One Thousand Scents

Wednesday, February 01, 2012

Getting Things Wrong: Omnia Profumo Oro and Argento

I swear I am not trying to be difficult about this but I cannot understand how Omnia Profumo came by the names of their newest scents, Oro and Argento.

"Oro" means "Gold" and "Argento" means "Silver", and of course you may name your scents after precious metals, and you may do it without any indication of sex. There are lots of women's scents named after gold: Estee Lauder did it, and La Prairie, and Donna Karan, and I bet you can find fifty more if you try. A hundred. Likewise there are men's fragrances with silver in the title or just flat-out named Silver, and I have no problem with that.

If you are going to specifically assign genders to your metals by launching a pair of scents, though, then you don't really have a whole lot of choice: in Western culture (and some others besides), gold is associated with the sun and both are male, and silver is associated with the moon and both are female. Ask anyone. Ask Marge Piercy. Ask Oscar Wilde, whose "Salome" is drenched with references to silver and to the silvern moon, which is likened to a princess with feet like white doves, a dead woman looking for dead things, a virgin who has never defiled herself with men, a madwoman seeking lovers. Ask St. Francis of Assisi. I honestly don't much care what you call your scent and I honestly don't care either who wears it (my collection would be a miserable shadow of itself if I limited myself to the masculine side of the aisle), but if you're going to make a specific point of gendering metals, then the sun is gold and gold is male and the moon is silver and silver is female: they just are.

But no. Omnia Profumo has released two scents, one for women and one for men, but the women's is called Oro and the men's is called Argento, and that is not right.

And neither are the scents, as it turns out.


Oro is amusing in small doses, say a pinpoint on your skin, but when you apply it with abandon you find that you are wearing a big floral, and not really a very pleasant one, dominated by a huge cyclamen note joined by a bunch of lilac, and I have yet to meet a lilac scent that I think works. The base is oriental, and unfortunately rather cloying.

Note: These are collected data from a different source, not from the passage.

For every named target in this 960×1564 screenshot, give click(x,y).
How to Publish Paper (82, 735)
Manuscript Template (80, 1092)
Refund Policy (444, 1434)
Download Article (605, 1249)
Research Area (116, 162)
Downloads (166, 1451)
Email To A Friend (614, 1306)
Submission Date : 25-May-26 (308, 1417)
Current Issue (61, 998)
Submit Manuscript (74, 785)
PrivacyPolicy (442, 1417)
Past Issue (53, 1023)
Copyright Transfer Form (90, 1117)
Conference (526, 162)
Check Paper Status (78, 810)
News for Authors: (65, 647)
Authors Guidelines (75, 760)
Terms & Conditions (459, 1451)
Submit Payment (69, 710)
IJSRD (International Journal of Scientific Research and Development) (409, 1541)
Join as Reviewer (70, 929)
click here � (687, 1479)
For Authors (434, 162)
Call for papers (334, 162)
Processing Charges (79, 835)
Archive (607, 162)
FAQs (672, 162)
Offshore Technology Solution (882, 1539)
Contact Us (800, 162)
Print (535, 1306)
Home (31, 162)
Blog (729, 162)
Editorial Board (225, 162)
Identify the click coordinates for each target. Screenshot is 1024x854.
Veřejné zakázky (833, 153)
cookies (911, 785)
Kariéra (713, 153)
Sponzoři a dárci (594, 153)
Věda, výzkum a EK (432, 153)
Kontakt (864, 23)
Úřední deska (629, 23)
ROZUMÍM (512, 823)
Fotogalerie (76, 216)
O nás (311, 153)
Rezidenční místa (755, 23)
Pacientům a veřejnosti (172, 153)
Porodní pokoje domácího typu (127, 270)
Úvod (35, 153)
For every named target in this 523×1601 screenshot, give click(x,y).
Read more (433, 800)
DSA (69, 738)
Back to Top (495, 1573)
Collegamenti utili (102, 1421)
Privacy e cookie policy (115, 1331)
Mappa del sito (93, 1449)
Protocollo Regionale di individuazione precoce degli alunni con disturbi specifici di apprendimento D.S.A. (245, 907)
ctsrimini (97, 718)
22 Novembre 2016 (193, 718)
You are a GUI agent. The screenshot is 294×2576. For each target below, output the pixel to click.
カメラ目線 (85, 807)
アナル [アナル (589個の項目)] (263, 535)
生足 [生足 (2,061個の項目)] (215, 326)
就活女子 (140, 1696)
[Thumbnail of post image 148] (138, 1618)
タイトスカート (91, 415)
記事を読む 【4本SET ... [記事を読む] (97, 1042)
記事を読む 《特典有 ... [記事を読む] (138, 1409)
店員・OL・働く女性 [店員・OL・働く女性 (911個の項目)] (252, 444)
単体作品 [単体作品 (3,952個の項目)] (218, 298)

The men's doesn't even have amusement on its side, though. The top is an aquatic-spicy-citrus accord that will recall a hundred other modern men's scents, only not as good. After that it gets very ugly very fast, with more of that spindly, aggressive spice (it doesn't even have the grace to be warm and inviting) and some of the least appealing leather I can imagine. There are a pile of other things in there (you can read the list here if you like), but what you are getting is a slightly orientalized variant on a standard ozonic-fresh-spicy men's scent, and it is really not a pleasant thing.

As I always do, I wore them repeatedly, despite wanting to wash them off, to be sure I wasn't missing anything. I wasn't. I actually started to feel kind of bad for the copywriters at Luckyscent (from whom I got my samples), because they have to make everything sound equally glorious and desirable, and I love the idea of working with scents but if I had to lavish rapturous praise on the likes of Oro and Argento I would probably just quit and find myself a hermitage.

And now I have thrown the remnants of the vials into the trash can, and I am going to try to scrub these off my skin and wear something decent.